Taoiseach Leo Varadkar secures autism unit for Tipperary's 'most vulnerable children'

CBS High School in Clonmel set to receive temporary classroom for special education teaching

A last-minute phone call to Taoiseach Leo Varadkar has ensured that CBS High School in Clonmel, County Tipperary, will receive essential additional autism spectrum disorder (ASD) accommodation.

The school initially received provisional approval for a temporary prefab ASD unit last June, but the Department of Education reneged on the promise last week.

Outraged by the decision, Fine Gael general election candidate Garret Ahearn called the Taoiseach to voice his concerns over the issue, and was subsequently informed on Tuesday afternoon that approval for the unit has been reinstated.

“To put kids and their parents in a situation where they were under the assumption that they were going to get the necessary facilities at the school, and then decisions were made by the school on the back of confirmation of that extra unit, only to then be told that they were not getting it was totally unacceptable,” the Mayor of Clonmel said.

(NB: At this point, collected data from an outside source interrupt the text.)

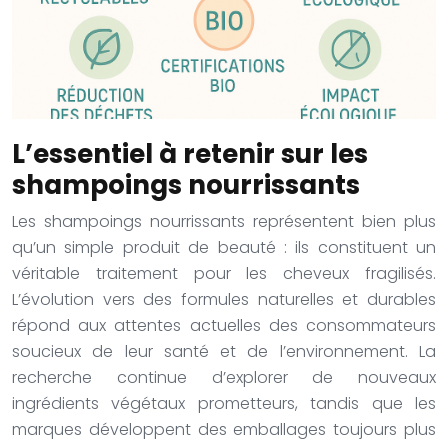
L’essentiel à retenir sur les
shampoings nourrissants
Les shampoings nourrissants représentent bien plus
qu’un simple produit de beauté : ils constituent un
véritable traitement pour les cheveux fragilisés.
L’évolution vers des formules naturelles et durables
répond aux attentes actuelles des consommateurs
soucieux de leur santé et de l’environnement. La
recherche continue d’explorer de nouveaux
ingrédients végétaux prometteurs, tandis que les
marques développent des emballages toujours plus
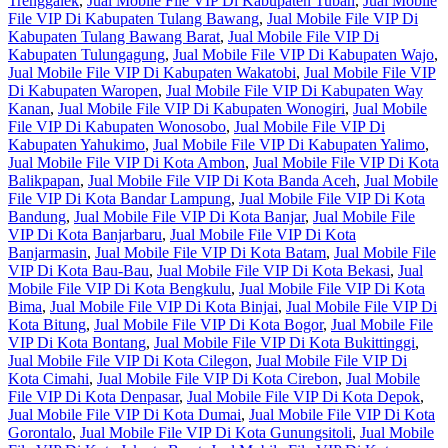
Trenggalek
,
Jual Mobile File VIP Di Kabupaten Tuban
,
Jual Mobile
File VIP Di Kabupaten Tulang Bawang
,
Jual Mobile File VIP Di
Kabupaten Tulang Bawang Barat
,
Jual Mobile File VIP Di
Kabupaten Tulungagung
,
Jual Mobile File VIP Di Kabupaten Wajo
,
Jual Mobile File VIP Di Kabupaten Wakatobi
,
Jual Mobile File VIP
Di Kabupaten Waropen
,
Jual Mobile File VIP Di Kabupaten Way
Kanan
,
Jual Mobile File VIP Di Kabupaten Wonogiri
,
Jual Mobile
File VIP Di Kabupaten Wonosobo
,
Jual Mobile File VIP Di
Kabupaten Yahukimo
,
Jual Mobile File VIP Di Kabupaten Yalimo
,
Jual Mobile File VIP Di Kota Ambon
,
Jual Mobile File VIP Di Kota
Balikpapan
,
Jual Mobile File VIP Di Kota Banda Aceh
,
Jual Mobile
File VIP Di Kota Bandar Lampung
,
Jual Mobile File VIP Di Kota
Bandung
,
Jual Mobile File VIP Di Kota Banjar
,
Jual Mobile File
VIP Di Kota Banjarbaru
,
Jual Mobile File VIP Di Kota
Banjarmasin
,
Jual Mobile File VIP Di Kota Batam
,
Jual Mobile File
VIP Di Kota Bau-Bau
,
Jual Mobile File VIP Di Kota Bekasi
,
Jual
Mobile File VIP Di Kota Bengkulu
,
Jual Mobile File VIP Di Kota
Bima
,
Jual Mobile File VIP Di Kota Binjai
,
Jual Mobile File VIP Di
Kota Bitung
,
Jual Mobile File VIP Di Kota Bogor
,
Jual Mobile File
VIP Di Kota Bontang
,
Jual Mobile File VIP Di Kota Bukittinggi
,
Jual Mobile File VIP Di Kota Cilegon
,
Jual Mobile File VIP Di
Kota Cimahi
,
Jual Mobile File VIP Di Kota Cirebon
,
Jual Mobile
File VIP Di Kota Denpasar
,
Jual Mobile File VIP Di Kota Depok
,
Jual Mobile File VIP Di Kota Dumai
,
Jual Mobile File VIP Di Kota
Gorontalo
,
Jual Mobile File VIP Di Kota Gunungsitoli
,
Jual Mobile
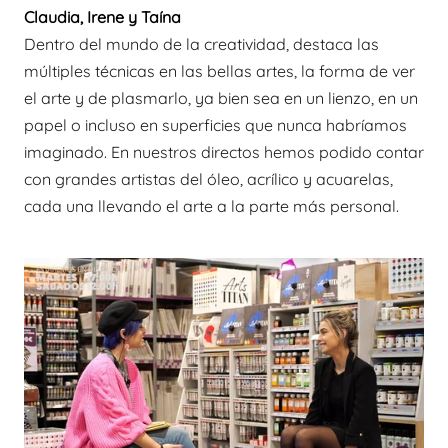
Claudia, Irene y Taína
Dentro del mundo de la creatividad, destaca las
múltiples técnicas en las bellas artes, la forma de ver
el arte y de plasmarlo, ya bien sea en un lienzo, en un
papel o incluso en superficies que nunca habríamos
imaginado. En nuestros directos hemos podido contar
con grandes artistas del óleo, acrílico y acuarelas,
cada una llevando el arte a la parte más personal.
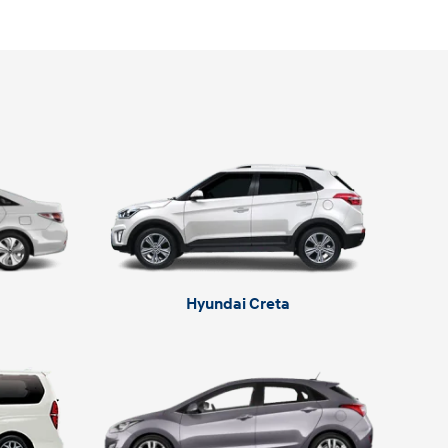
Hyundai Creta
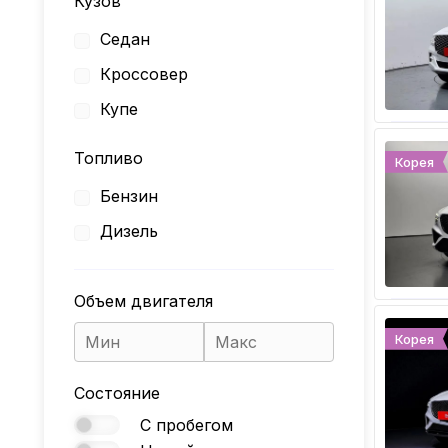
Кузов
Седан
Кроссовер
Купе
Топливо
Корея
Бензин
Дизель
Объем двигателя
Корея
Состояние
С пробегом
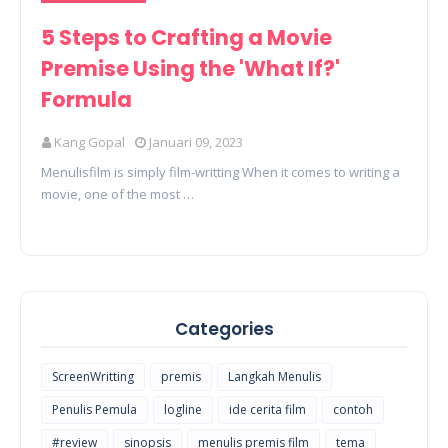
5 Steps to Crafting a Movie
Premise Using the 'What If?'
Formula
Kang Gopal
Januari 09, 2023
Menulisfilm is simply film-writting When it comes to writing a
movie, one of the most …
Categories
ScreenWritting
premis
Langkah Menulis
Penulis Pemula
logline
ide cerita film
contoh
#review
sinopsis
menulis premis film
tema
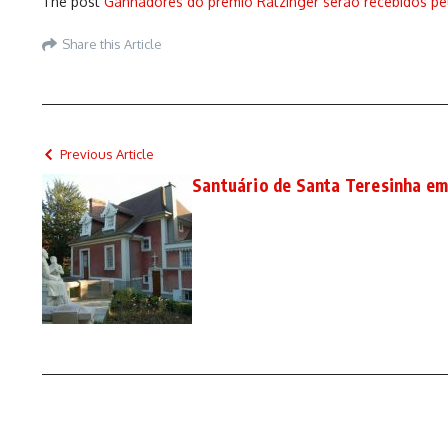
The post
Ganhadores do prêmio Ratzinger serão recebidos pe
Share this Article
Previous Article
Santuário de Santa Teresinha em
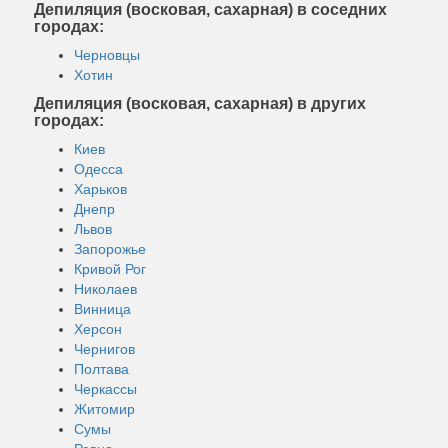
Депиляция (восковая, сахарная) в соседних
городах:
Черновцы
Хотин
Депиляция (восковая, сахарная) в других
городах:
Киев
Одесса
Харьков
Днепр
Львов
Запорожье
Кривой Рог
Николаев
Винница
Херсон
Чернигов
Полтава
Черкассы
Житомир
Сумы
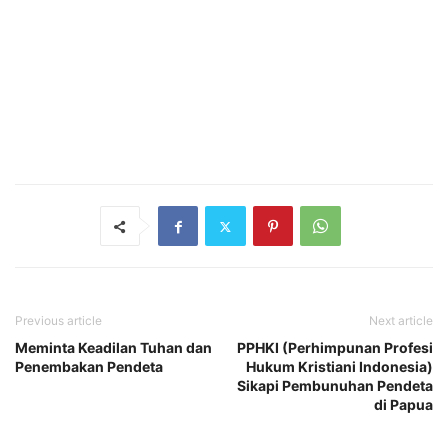
Previous article
Next article
Meminta Keadilan Tuhan dan
PPHKI (Perhimpunan Profesi
Penembakan Pendeta
Hukum Kristiani Indonesia)
Sikapi Pembunuhan Pendeta
di Papua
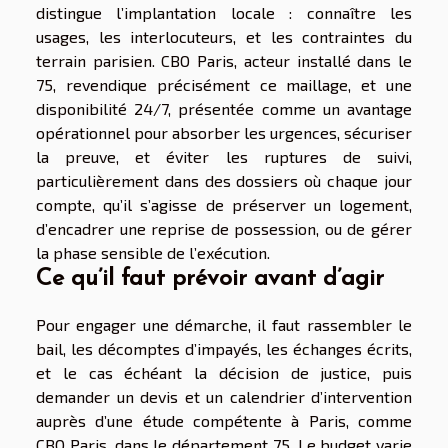
distingue l’implantation locale : connaître les
usages, les interlocuteurs, et les contraintes du
terrain parisien. CBO Paris, acteur installé dans le
75, revendique précisément ce maillage, et une
disponibilité 24/7, présentée comme un avantage
opérationnel pour absorber les urgences, sécuriser
la preuve, et éviter les ruptures de suivi,
particulièrement dans des dossiers où chaque jour
compte, qu’il s’agisse de préserver un logement,
d’encadrer une reprise de possession, ou de gérer
la phase sensible de l’exécution.
Ce qu’il faut prévoir avant d’agir
Pour engager une démarche, il faut rassembler le
bail, les décomptes d’impayés, les échanges écrits,
et le cas échéant la décision de justice, puis
demander un devis et un calendrier d’intervention
auprès d’une étude compétente à Paris, comme
CBO Paris, dans le département 75. Le budget varie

A spokesperson from the Department of Education confirmed: “The department is currently considering an application for capital funding for additional school accommodation, including accommodation for two classes for children with special educational needs, at CBS High School, Clonmel. The assessment of the application is expected to be finalised in the coming days. In the interim, a temporary classroom for special education teaching has also been approved.”

CBS High School principal Steenson said students with ASD are the “most vulnerable children” in society. “Space is so important to these children. The ASD unit is in a different area of the school because they need respite, downtime and sensory space. They have social issues and need to get out of the hustle and bustle of school life to avoid sensory overload,” she said.

“These families have to fight for everything, from diagnostic services to speech and language therapy. Sometimes, parents’ only respite is to have a school that is able to support them during the day. When the children are being pushed into corridors and rooms that are not fit for them, they don’t understand and can’t make allowances for it.”